13.09.2022
Известный художник-неоакадемист представил новые аранжировки классики в проекте «Увертюра. Гармония над хаосом». Весь XX век категории эстетического приходилось несладко. Ее шпыняли философы и художники, объявляли персоной нон-грата критики. Музейные залы отдавали под экспонаты, главным достоинством которых была не красота, а некая декларация, message. И это устраивало многих — кроме ленинградских «строгих юношей» 1980—1990-х: богемных, пестрых и бесшабашных, вращавшихся вокруг Тимура Новикова и основанной им Новой академии изящных искусств. Некоторые сравнивают их с представителями русского авангарда, точнее, с самой громкой и крикливой частью — от Ларионова до Бурлюка. Выходцы из «Сайгона» и ленинградского андерграунда и правда выглядели яркими птицами на фоне серой действительности. Их шумные эскапады — выставки, концерты — поражали не только маститых художников, но и представителей неофициального искусства. Они были слишком свободными — порой даже в ущерб себе. Могли открыть банку супа «Кэмпбелл», подписанную для них Энди Уорхолом, и в два присеста опустошить. Об этом с ужасом и восхищением вспоминала Джоанна Стингрей, тащившая из Америки драгоценный груз для русских друзей. Неоакадемисты занимались искусством не ради денег, а ради самого искусства. И сохранившиеся фото и видео — а их осталось много, несмотря на хаос и безумие, — убеждают: жизнь была нищей, зато веселой.

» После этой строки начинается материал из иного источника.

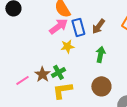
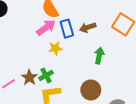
brown arrow: (98, 26) -> (88, 27), turned 35
green arrow: (100, 54) -> (99, 56), moved

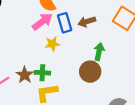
green cross: (46, 75) -> (42, 73), turned 32
brown circle: (91, 90) -> (90, 72), moved

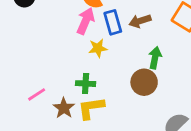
pink arrow: (42, 22) -> (86, 21), turned -30
brown star: (25, 75) -> (64, 108), moved

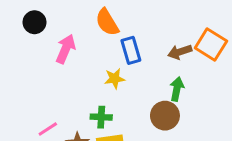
pink arrow: (86, 21) -> (66, 49), moved
brown arrow: (140, 21) -> (180, 52), moved

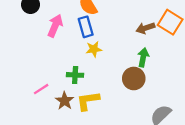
blue rectangle: (131, 50) -> (86, 27), moved
green cross: (101, 117) -> (75, 75), moved

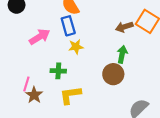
pink arrow: (55, 26) -> (40, 37), moved, turned 35
pink line: (41, 89) -> (26, 84), turned -40
brown star: (65, 101) -> (34, 95), moved

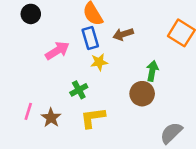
brown arrow: (124, 27) -> (123, 34), moved
green cross: (58, 71) -> (79, 90), turned -32
pink line: (26, 84) -> (28, 111), moved

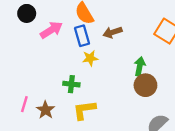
pink arrow: (57, 51) -> (51, 30), moved
green cross: (79, 90) -> (71, 84), turned 35
brown circle: (142, 94) -> (145, 85), moved

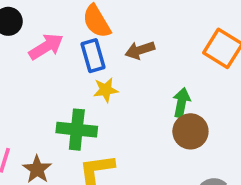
green cross: (71, 84) -> (77, 130), size x1.5

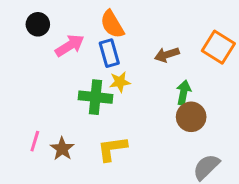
brown arrow: (140, 50) -> (167, 55), moved
green cross: (77, 130) -> (96, 97), moved

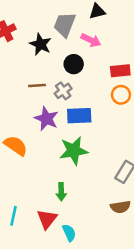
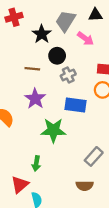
black circle: (74, 64) -> (57, 56), moved
gray cross: (63, 91) -> (68, 75), moved
blue rectangle: (79, 116) -> (75, 105), moved

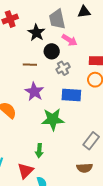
gray trapezoid: (65, 21) -> (57, 19), turned -40
pink arrow: (85, 39) -> (70, 40), moved

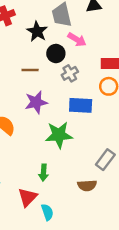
purple star: (34, 92) -> (36, 102), turned 30
brown semicircle: (85, 168) -> (87, 185), moved

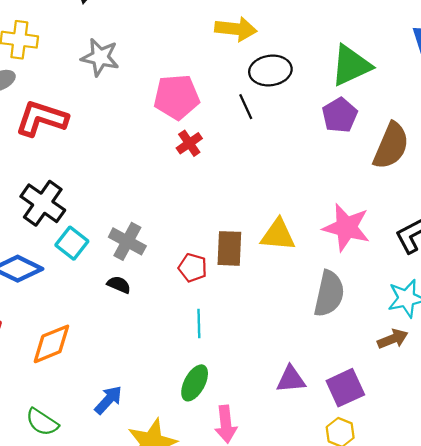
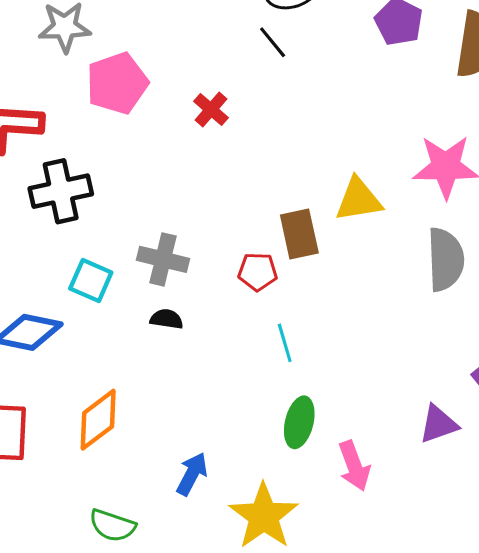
pink pentagon: (177, 97) -> (117, 83), moved
black cross: (43, 203) -> (61, 191), moved, turned -33
purple triangle: (291, 379) -> (438, 424), moved

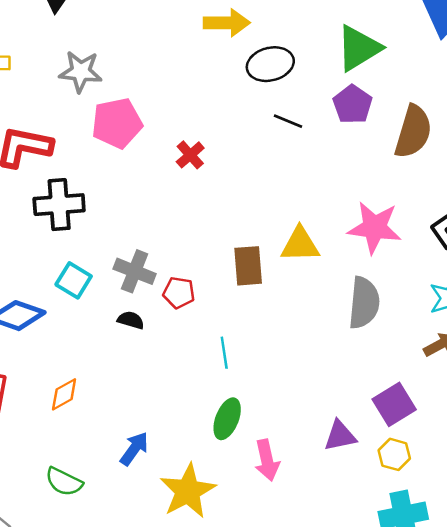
black line: (273, 42) -> (288, 121), moved, turned -36
red pentagon: (258, 272) -> (179, 293), moved
orange diamond: (98, 420) -> (64, 394), size x0.7

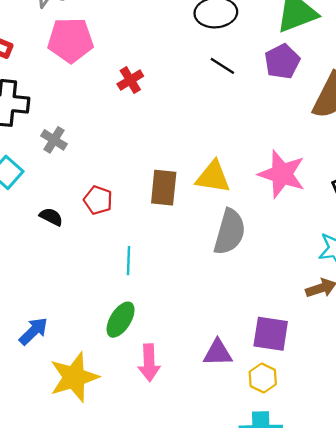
gray cross: (135, 271) -> (54, 140), moved, size x0.7
gray semicircle: (364, 303) -> (230, 232), moved
purple square: (394, 404) -> (271, 334), turned 30

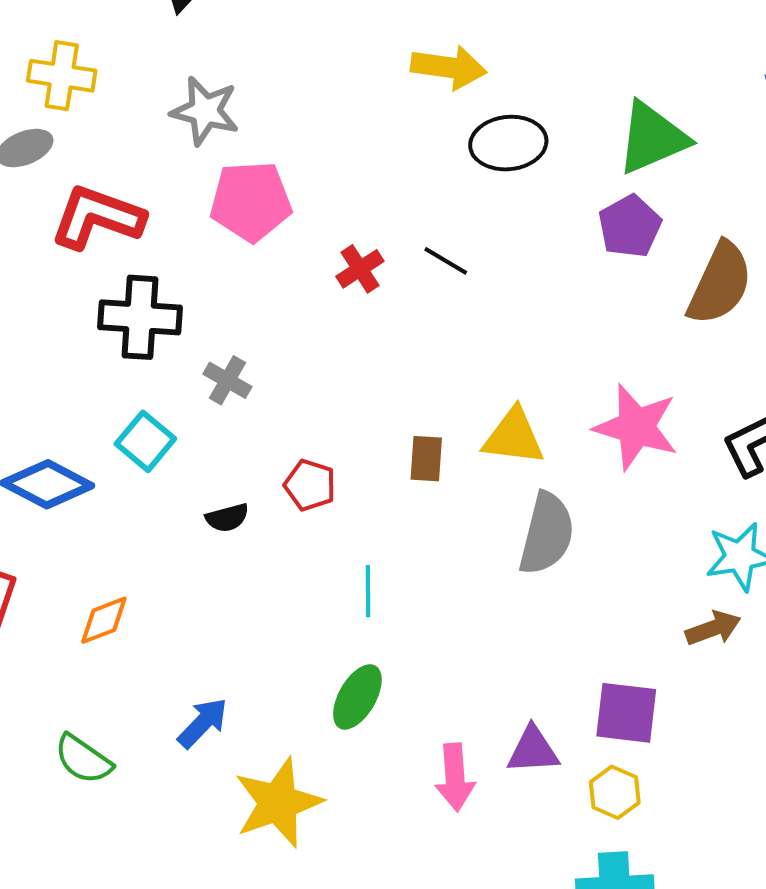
black line: (222, 66) -> (446, 261), moved
brown rectangle: (164, 188) -> (426, 459), size x0.7
black semicircle: (51, 217) -> (227, 518), turned 140
pink arrow: (149, 363) -> (455, 777), moved

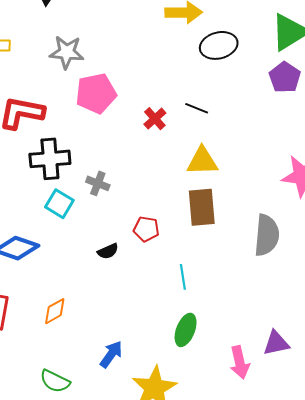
yellow triangle: (514, 437) -> (202, 161), moved
cyan square: (145, 441) -> (59, 204), moved
brown rectangle: (426, 459) -> (202, 207), size x1.6

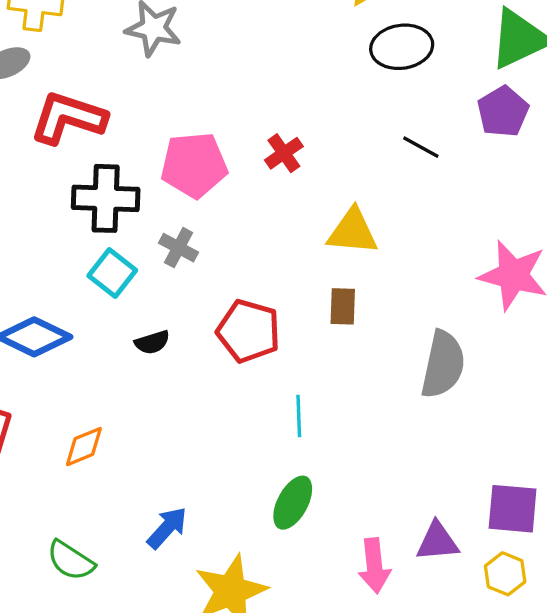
pink pentagon: (96, 93) -> (194, 165), moved
black line: (197, 108) -> (421, 147), moved
brown rectangle: (202, 207) -> (343, 306), size x0.6
red pentagon: (146, 229) -> (249, 331), size x1.5
black semicircle: (108, 251) -> (152, 342), moved

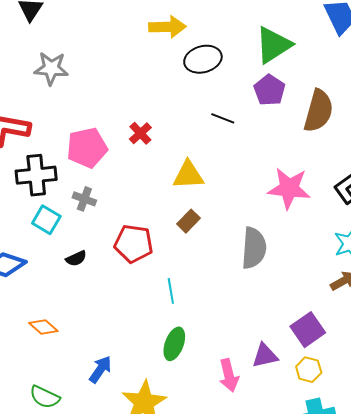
brown rectangle: (343, 306) -> (189, 221), turned 50
orange diamond: (84, 447) -> (43, 327), turned 72
purple square: (513, 509) -> (308, 330), turned -32

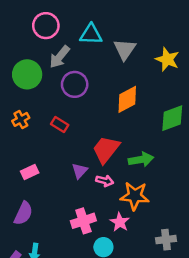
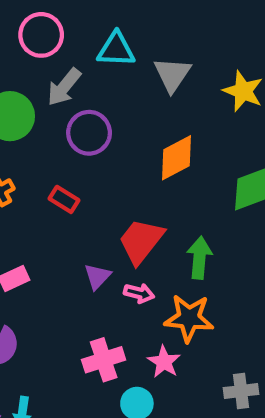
green arrow: (141, 160) -> (199, 258), turned -75

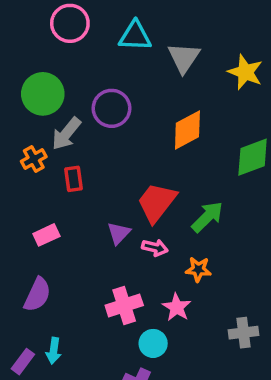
gray arrow: (64, 87) -> (66, 134), moved
red rectangle: (64, 199) -> (74, 179), moved, turned 50
green arrow: (199, 258) -> (207, 217), turned 40
orange star: (189, 318) -> (198, 269), size x0.6

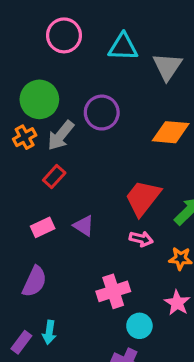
orange diamond: (187, 130) -> (171, 132), turned 33
orange cross: (34, 159) -> (25, 137), moved
red rectangle: (74, 179) -> (54, 177), moved, turned 50
purple triangle: (119, 233) -> (84, 226), moved, turned -40
pink star: (177, 307) -> (177, 303), moved

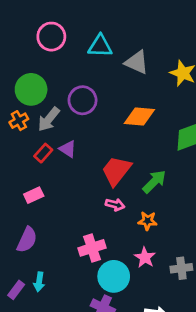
gray triangle: (167, 67) -> (137, 62), turned -40
purple triangle: (84, 226) -> (68, 149), moved
cyan circle: (139, 326) -> (114, 276), size x1.5

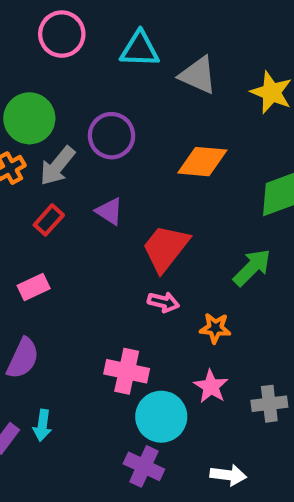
purple triangle: (68, 149) -> (109, 211), moved
green arrow: (154, 182) -> (252, 268), moved
pink cross: (92, 248) -> (127, 371), turned 30

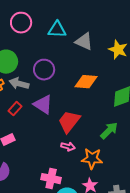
gray arrow: (57, 166) -> (19, 84), turned 66
purple triangle: (109, 211) -> (43, 105), size x1.5
orange star: (215, 328) -> (92, 159), size x1.5

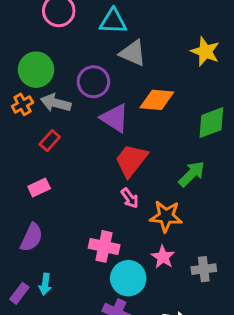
gray triangle: (84, 42) -> (133, 53), moved
purple triangle: (43, 105) -> (115, 118), moved
pink arrow: (68, 147) -> (130, 198), turned 40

Впрочем, художники-неоакадемисты вошли в историю не только дионисийскими буйствами. Напротив, их симпатии оказались на стороне Аполлона — если воспользоваться любимой дихотомией Ницше. Гармония, красота и порядок противостоят хаосу и вселенскому смешению — так можно сформулировать их девиз. Они отрицали современное искусство, забывшее о красоте, и предлагали обратиться к истокам. Например, к античности — с его понятием калокагатии: единства внутренней и внешней красоты. Культ тела — еще один элемент их картины мира. Недаром они были пионерами рейв-вечеринок (можно вспомнить масштабную Gagarin Party в 1991-м): между танцем и совершенным телом — самая прямая связь. Так что увлечения неоакадемистов, несмотря на любовь к классике, отнюдь не были нафталиновыми.
И, конечно, такие художники могли появиться только в Петербурге — с его строгими проспектами, пышными колоннами и декадентской увядающей красотой. В 1980—1990-е окно в Европу еще оставалось открытым, но рамы уже покосились и краска осыпалась. Осень европейской культуры очаровала неоакадемистов, и они решили подхватить знамя, когда-то выпавшее из рук самих европейцев.
Егор Остров — один из ярких художников круга Новой академии изящных искусств. Тимур Новиков писал о нем: «С самого начала своей творческой карьеры он стремился совмещать академические представления о красоте с элементами компьютерного искусства. Первые серии его работ были выполнены в растровой технологии. Это были картины на мифологические сюжеты, изображавшие юношей и девушек на фоне античных пейзажей, отражающие интерес художника классическому наследию».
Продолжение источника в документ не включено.